Conversely, the draft and final guidances both state that the FDA will offer no insight as to which functions do and do not meet the definition of a device. Both versions apply the same approach regarding the device types for which the agency currently exercises enforcement discretion regarding compliance activities.

One of the more substantial changes to the policy appears in Section V., specifically the paragraphs for separation of the device and non-device functions in design and implementation. The draft guidance makes several overarching recommendations without providing much in the way of detail. However, the final guidance offers much more insight into the agency’s thinking, such as the suggestion that documentation of a risk analysis of the impact of the non-device function may aid the agency’s understanding of the device function under review.

The final guidance briefly discusses design architecture in the context of maximizing functional separation and segregation as a means of managing risk, content that is not seen in the draft. Also missing from the draft is a recommendation that the sponsor take cybersecurity issues under consideration when considering functional separation.

One of the major changes seen in the final guidance is the addition of a flowchart depicting assessments of the impact of non-device functions on the device function under review. One element of the flowchart states that any beneficial effect the non-device function might have on device performance should be included in the premarket filing, assuming the sponsor intends to include such information in product labeling.

In the absence of a determination that there will be any impact, positive or negative, the device maker should document the rationale for such a determination per the company’s standard operating procedures.

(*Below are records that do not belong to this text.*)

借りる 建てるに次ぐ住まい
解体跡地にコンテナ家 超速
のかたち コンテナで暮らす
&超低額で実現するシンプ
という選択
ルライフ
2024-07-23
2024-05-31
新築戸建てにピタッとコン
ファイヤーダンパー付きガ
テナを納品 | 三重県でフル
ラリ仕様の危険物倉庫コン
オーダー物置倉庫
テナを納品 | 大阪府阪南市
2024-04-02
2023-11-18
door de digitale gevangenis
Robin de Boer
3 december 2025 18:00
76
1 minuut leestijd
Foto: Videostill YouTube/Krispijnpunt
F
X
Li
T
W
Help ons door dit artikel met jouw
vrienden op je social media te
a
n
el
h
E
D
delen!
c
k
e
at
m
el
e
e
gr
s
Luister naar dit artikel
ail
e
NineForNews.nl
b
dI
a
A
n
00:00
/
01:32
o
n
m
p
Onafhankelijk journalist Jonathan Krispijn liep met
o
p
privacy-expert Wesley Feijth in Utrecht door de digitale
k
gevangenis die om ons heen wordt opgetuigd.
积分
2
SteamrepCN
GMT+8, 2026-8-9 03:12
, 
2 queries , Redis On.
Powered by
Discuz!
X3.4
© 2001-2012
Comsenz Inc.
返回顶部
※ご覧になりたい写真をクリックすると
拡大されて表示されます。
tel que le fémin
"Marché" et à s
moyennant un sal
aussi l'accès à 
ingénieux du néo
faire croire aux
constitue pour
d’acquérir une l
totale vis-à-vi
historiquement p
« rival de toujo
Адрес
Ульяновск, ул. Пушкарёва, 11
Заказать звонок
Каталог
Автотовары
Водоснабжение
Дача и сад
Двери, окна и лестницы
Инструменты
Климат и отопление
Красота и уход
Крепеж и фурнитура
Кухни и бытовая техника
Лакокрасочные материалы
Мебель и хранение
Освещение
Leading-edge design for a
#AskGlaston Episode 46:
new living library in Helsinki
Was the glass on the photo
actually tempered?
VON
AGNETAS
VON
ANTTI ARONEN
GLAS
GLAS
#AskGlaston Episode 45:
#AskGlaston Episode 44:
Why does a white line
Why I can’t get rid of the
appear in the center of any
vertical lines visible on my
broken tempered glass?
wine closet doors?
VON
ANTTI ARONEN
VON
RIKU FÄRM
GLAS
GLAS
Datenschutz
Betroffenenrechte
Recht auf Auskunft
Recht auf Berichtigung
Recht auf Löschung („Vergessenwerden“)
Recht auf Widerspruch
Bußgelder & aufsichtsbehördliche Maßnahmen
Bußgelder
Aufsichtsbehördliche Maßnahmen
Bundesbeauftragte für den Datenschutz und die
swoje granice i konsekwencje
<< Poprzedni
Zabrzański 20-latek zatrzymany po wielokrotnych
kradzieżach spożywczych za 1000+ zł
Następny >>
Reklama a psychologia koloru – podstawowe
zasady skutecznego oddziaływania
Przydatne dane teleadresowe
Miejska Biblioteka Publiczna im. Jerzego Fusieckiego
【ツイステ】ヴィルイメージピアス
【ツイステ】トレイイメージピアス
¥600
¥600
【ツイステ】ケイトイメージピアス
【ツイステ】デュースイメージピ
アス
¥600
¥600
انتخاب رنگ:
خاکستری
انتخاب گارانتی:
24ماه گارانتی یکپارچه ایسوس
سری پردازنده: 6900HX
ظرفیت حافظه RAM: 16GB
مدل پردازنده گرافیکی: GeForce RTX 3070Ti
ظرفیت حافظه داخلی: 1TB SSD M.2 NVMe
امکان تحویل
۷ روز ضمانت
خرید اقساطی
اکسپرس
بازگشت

FDA Posts New Template for COVID-19 Testing

The FDA’s Center for Devices and Radiological Health has pressed forward with more policy changes to deal with the COVID-19 pandemic in the final days of July 2020, including publication of a template for non-clinical diagnostic testing in the home and other settings. FDA commissioner Stephen Hahn praised the publication of the template as a game changer, although limited supplies might continue to crimp the volume of testing.

The FDA’s July 29 statement explains that the new template will assist test developers in drafting their emergency use authorization applications for tests that can be performed outside a clinical lab setting, such as the home, the workplace, and in educational settings. This test would be available without a prescription, and Hahn said the objective is to ensure there are tests available that would be no more complicated to use than a pregnancy test.

“These types of tests will be a game changer in our fight against COVID-19, and will be crucial as the nation looks toward reopening,” Hahn said.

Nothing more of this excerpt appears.